Cuatro gritos se confundieron en uno solo, y Gabriel se vio al punto rodeado por sus dos huéspedes, su escudero y su nodriza.

Calmados los primeros transportes, Aloísa quiso preguntar al que en voz alta llamaba su señor, aunque su corazón le diese el dulce nombre de hijo. ¿Qué había hecho durante su larga ausencia? ¿Qué pensaba hacer en lo sucesivo? ¿Era su intención vivir entre los que tanto le querían?

Gabriel llevó un dedo a sus labios, y con mirada triste, pero enérgica, impuso silencio a la tierna solicitud de Aloísa.

Era evidente que no quería o no podía explicarse acerca del pasado ni del porvenir.

En cambio preguntó mucho a Juan y a Babette Peuquoy: quiso saber si les había faltado algo, y sobre todo, las noticias que tuviesen de su hermano Pedro, que había quedado en Calais. Procuró después consolar a Babette, y pasó el resto del día entre sus amigos y sus servidores, conversando con todos con afecto y bondad, pero sin que se mitigase la negra melancolía que le dominaba.

Con Martín Guerra, que no separaba los ojos de su amo, estuvo extraordinariamente afectuoso, le preguntó con muestras de vivo interés, pero no hizo la menor alusión a la promesa que le empeñara en otro tiempo y pareció como si hubiera olvidado la obligación contraída de castigar al ladrón del nombre y de la honra de Martín, verdugo de este durante tanto tiempo.

Martín Guerra, por su parte, era demasiado respetuoso y muy poco egoísta para llamar la atención del vizconde sobre el particular.

Cuando cerró la noche, Gabriel se levantó, y con tono que no admitía contradicción ni réplica, dijo:

—Tengo que volverme a marchar. Vuelto hacia Martín, añadió:

—Mi querido Martín; me he ocupado de ti en mis correrías. Como nadie me conocía, he preguntado, he buscado, y creo haber encontrado la verdad que tanto te interesa. Has de saber que no he olvidado el compromiso que contigo contraje.

—¡Oh, monseñor! —exclamó el escudero contento y confuso al mismo tiempo.

—Te repito —continuó Gabriel— que he recogido indicios suficientes para creer que estoy en camino de descubrir y probar toda la verdad, pero es preciso que me ayudes tú por tu parte. Esta misma semana emprenderás la marcha para tu pueblo, pero no vayas a este en derechura: me basta con que de hoy en un mes te encuentres en Lyón. Allí iré yo a buscarte y nos pondremos de acuerdo para obrar.
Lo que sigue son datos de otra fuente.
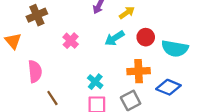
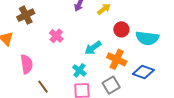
cyan arrow: (115, 38) -> (93, 48), moved
orange cross: (139, 71) -> (117, 59), turned 30

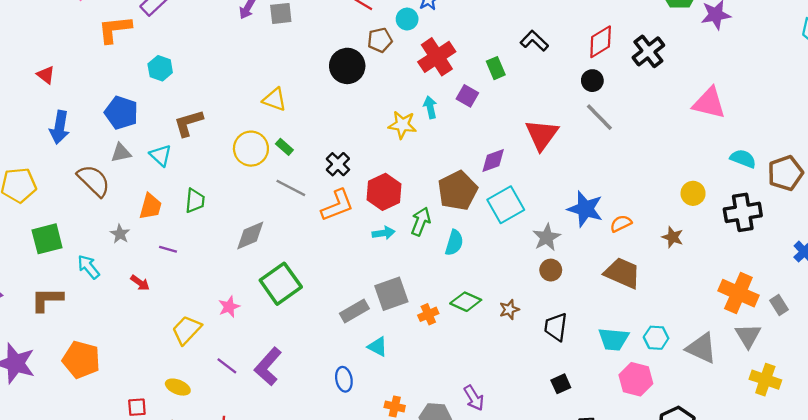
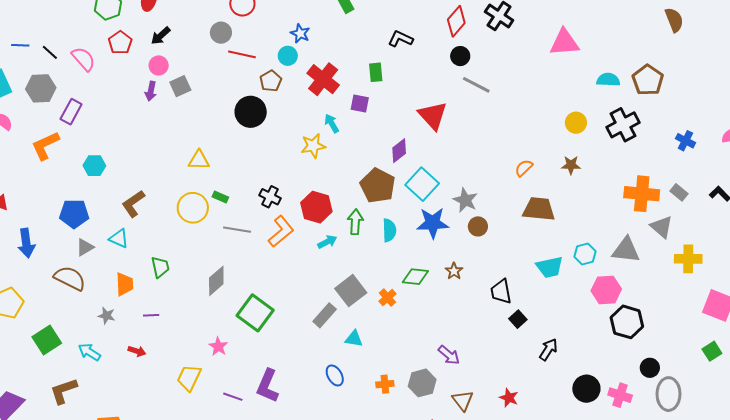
green rectangle: (496, 68) -> (376, 72), turned 36
blue star: (585, 209) -> (433, 223), moved
black trapezoid: (556, 327) -> (501, 292), moved
pink hexagon: (636, 379) -> (606, 290), moved

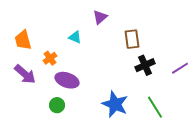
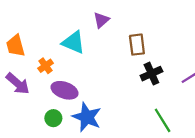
cyan triangle: (75, 37) -> (73, 42), size x1.6
blue star: (115, 104) -> (87, 117), moved

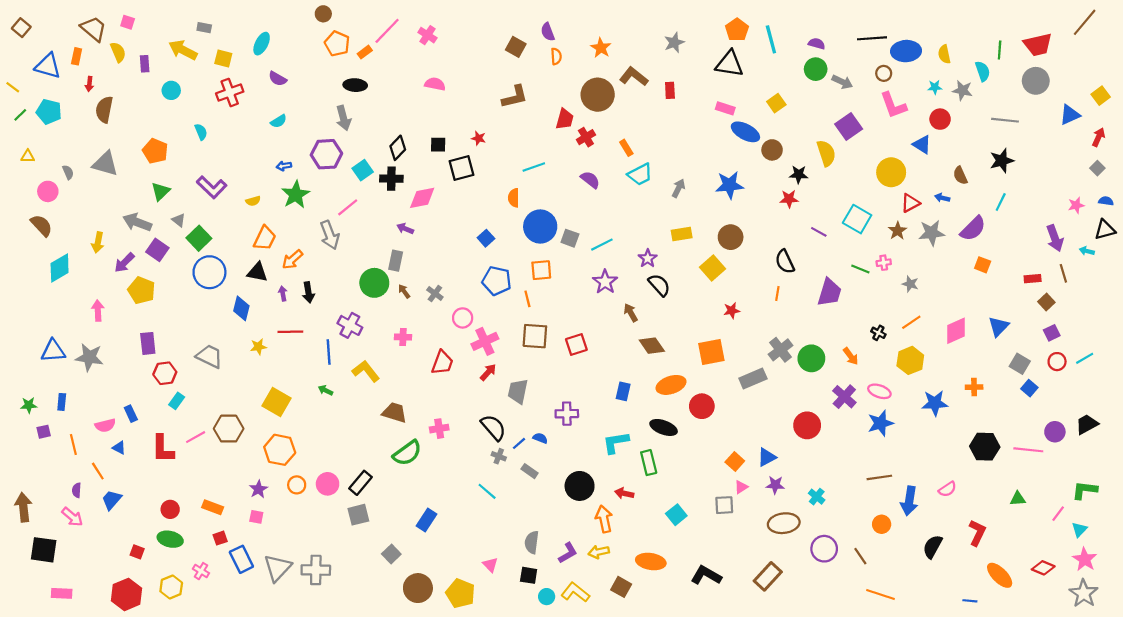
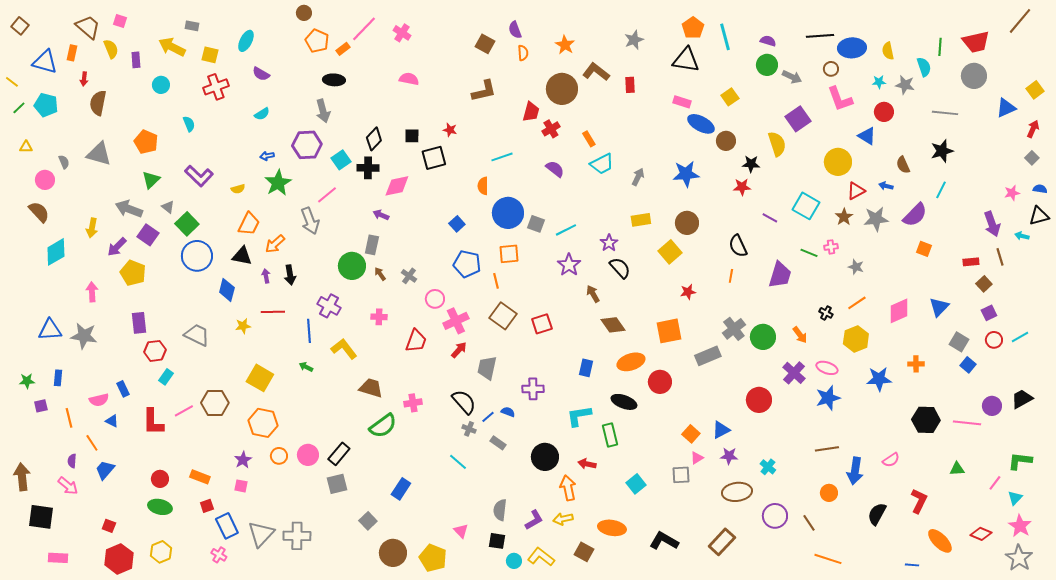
brown square: (535, 336) -> (503, 316), turned 32
red square: (137, 552) -> (109, 526), moved
pink cross: (201, 571) -> (219, 555), moved

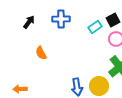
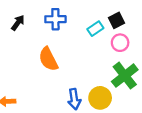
orange semicircle: (41, 53) -> (48, 59), moved, size x1.5

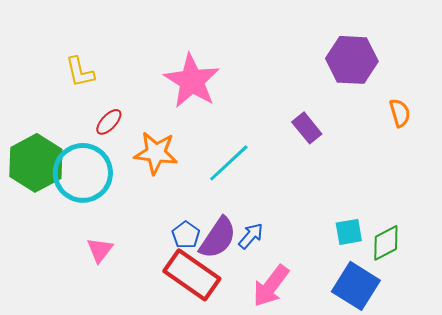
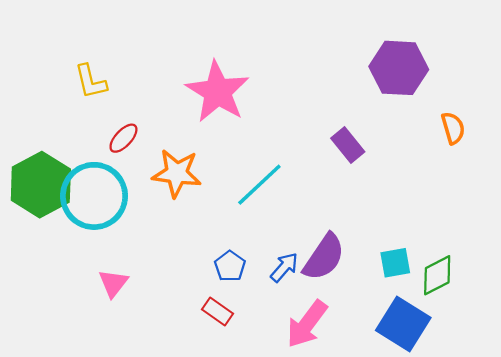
blue pentagon: (186, 235) -> (230, 266), moved
purple semicircle: (218, 238) -> (324, 257), moved
red rectangle: (192, 275) -> (217, 311), size x0.5

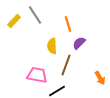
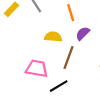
yellow semicircle: (52, 46) -> (53, 37), turned 98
—Obedeceré, monseñor —contestó Martín Guerra—. ¿Pero, no volveré a veros de aquí a entonces?

—No, no; es preciso que esté yo solo. Me voy, y os ruego que no intentéis detenerme, porque me afligiríais inútilmente. Adiós, mis queridos amigos. Dentro de un mes, Martín, en Lyón: no lo olvides.

—Allí os esperaré, monseñor —respondió el escudero.

Gabriel se despidió de Juan Peuquoy y de su mujer, dio un abrazo a Aloísa, y fingiendo que no reparaba en el dolor de esta, se puso en marcha por segunda vez, para reanudar la vida errante a la que al parecer se había condenado.